**Work instructions**
Could you print, exactly as they stand, the lines from the one holding "Segment liver and" to the end of the data below, and nothing more?

**Extracted data**
+ + + +

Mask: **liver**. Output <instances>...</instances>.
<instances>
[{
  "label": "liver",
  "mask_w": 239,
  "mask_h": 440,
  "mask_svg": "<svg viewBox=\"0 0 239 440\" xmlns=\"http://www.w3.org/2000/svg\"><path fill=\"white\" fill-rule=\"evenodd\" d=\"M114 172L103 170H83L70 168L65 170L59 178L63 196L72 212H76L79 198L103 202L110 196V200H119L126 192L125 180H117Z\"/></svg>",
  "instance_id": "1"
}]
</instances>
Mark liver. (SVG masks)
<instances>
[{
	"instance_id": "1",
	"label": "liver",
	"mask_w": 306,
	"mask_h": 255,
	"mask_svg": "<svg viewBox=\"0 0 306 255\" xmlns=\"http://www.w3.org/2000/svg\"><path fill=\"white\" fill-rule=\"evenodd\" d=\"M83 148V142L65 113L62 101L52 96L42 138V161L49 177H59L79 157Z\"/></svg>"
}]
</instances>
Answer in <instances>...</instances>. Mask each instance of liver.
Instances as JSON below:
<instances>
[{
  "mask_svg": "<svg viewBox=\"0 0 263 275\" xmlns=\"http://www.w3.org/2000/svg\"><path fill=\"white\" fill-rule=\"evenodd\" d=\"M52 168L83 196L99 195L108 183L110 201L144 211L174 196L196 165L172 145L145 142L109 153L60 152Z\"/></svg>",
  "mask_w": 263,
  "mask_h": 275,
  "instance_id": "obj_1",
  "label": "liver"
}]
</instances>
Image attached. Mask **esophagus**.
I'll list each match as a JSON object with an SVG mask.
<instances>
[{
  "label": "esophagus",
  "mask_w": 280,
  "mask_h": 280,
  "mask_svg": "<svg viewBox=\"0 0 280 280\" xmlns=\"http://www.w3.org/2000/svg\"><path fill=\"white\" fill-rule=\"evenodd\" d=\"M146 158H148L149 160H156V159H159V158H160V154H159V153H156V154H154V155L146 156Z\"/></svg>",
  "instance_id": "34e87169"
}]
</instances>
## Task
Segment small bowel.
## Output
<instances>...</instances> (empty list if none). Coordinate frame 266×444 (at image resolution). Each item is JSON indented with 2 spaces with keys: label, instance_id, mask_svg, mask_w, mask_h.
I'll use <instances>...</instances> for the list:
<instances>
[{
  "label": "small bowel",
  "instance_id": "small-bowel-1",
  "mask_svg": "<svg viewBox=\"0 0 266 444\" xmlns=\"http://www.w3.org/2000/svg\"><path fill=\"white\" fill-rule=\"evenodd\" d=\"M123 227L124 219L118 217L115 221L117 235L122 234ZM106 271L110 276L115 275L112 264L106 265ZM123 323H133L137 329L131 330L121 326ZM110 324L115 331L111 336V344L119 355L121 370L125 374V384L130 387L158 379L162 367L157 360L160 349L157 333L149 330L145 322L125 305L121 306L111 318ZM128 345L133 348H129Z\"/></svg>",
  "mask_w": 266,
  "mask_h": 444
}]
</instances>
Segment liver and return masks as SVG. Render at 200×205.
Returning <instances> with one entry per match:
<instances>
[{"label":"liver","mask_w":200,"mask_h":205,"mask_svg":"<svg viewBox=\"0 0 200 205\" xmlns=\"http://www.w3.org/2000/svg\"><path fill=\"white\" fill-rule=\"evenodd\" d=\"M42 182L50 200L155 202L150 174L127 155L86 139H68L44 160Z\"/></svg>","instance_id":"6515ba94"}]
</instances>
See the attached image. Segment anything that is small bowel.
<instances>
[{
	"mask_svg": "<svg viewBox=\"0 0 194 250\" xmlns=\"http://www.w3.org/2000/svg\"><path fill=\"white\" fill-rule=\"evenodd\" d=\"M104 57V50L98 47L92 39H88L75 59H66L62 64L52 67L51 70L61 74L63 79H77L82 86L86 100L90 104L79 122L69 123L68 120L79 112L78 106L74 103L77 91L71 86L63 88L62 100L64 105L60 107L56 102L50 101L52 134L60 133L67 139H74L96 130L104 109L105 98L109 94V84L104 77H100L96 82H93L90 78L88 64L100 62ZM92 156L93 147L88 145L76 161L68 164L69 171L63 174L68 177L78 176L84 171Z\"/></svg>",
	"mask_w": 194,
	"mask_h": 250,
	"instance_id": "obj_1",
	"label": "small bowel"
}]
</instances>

+ + + +

**Task output**
Segment liver and return masks as SVG. Render at 200×205.
Returning <instances> with one entry per match:
<instances>
[{"label":"liver","mask_w":200,"mask_h":205,"mask_svg":"<svg viewBox=\"0 0 200 205\" xmlns=\"http://www.w3.org/2000/svg\"><path fill=\"white\" fill-rule=\"evenodd\" d=\"M42 182L50 200L155 202L150 174L127 155L86 139H68L44 160Z\"/></svg>","instance_id":"6515ba94"}]
</instances>
See the attached image. Segment anything that is small bowel.
<instances>
[{
	"mask_svg": "<svg viewBox=\"0 0 194 250\" xmlns=\"http://www.w3.org/2000/svg\"><path fill=\"white\" fill-rule=\"evenodd\" d=\"M104 57V50L98 47L92 39H88L75 59H66L62 64L52 67L51 70L61 74L63 79H77L82 86L86 100L90 104L79 122L69 123L68 120L79 112L78 106L74 103L77 91L71 86L63 88L62 100L64 105L60 107L56 102L50 101L52 134L60 133L67 139H74L96 130L104 109L105 98L109 94V84L104 77H100L96 82H93L90 78L88 64L100 62ZM92 156L93 147L88 145L76 161L68 164L69 171L63 174L68 177L78 176L84 171Z\"/></svg>",
	"mask_w": 194,
	"mask_h": 250,
	"instance_id": "obj_1",
	"label": "small bowel"
}]
</instances>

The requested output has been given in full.